▶ _Aim of the exercise_: Your task is to copy each line of the listing that contains the word "Book".

═════ Given data

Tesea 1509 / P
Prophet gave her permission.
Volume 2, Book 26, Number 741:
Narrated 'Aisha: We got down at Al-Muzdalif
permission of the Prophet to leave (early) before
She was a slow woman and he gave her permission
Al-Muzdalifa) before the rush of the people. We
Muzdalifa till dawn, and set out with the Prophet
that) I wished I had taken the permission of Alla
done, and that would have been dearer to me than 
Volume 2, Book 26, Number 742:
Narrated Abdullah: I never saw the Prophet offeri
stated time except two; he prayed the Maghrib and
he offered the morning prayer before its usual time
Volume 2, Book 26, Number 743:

══════════
═════ Given data

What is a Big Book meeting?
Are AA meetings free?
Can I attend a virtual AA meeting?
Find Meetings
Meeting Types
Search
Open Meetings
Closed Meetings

══════════
═════ Given data

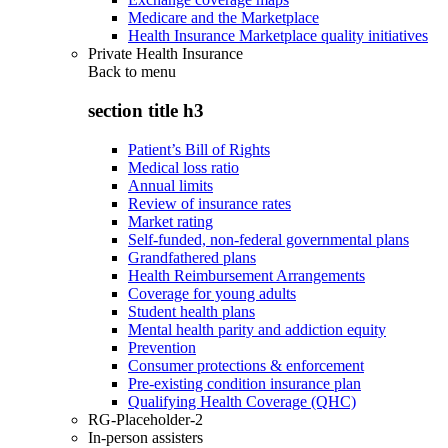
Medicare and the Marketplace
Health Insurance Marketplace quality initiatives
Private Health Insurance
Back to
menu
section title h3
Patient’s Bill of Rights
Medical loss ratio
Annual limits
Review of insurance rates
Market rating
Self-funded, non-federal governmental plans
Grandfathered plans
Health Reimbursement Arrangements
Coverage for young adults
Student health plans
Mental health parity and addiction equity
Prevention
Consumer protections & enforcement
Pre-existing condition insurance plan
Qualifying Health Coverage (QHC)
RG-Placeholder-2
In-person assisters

══════════

▶ _Exercise output_:
Volume 2, Book 26, Number 741:
Volume 2, Book 26, Number 742:
Volume 2, Book 26, Number 743:
What is a Big Book meeting?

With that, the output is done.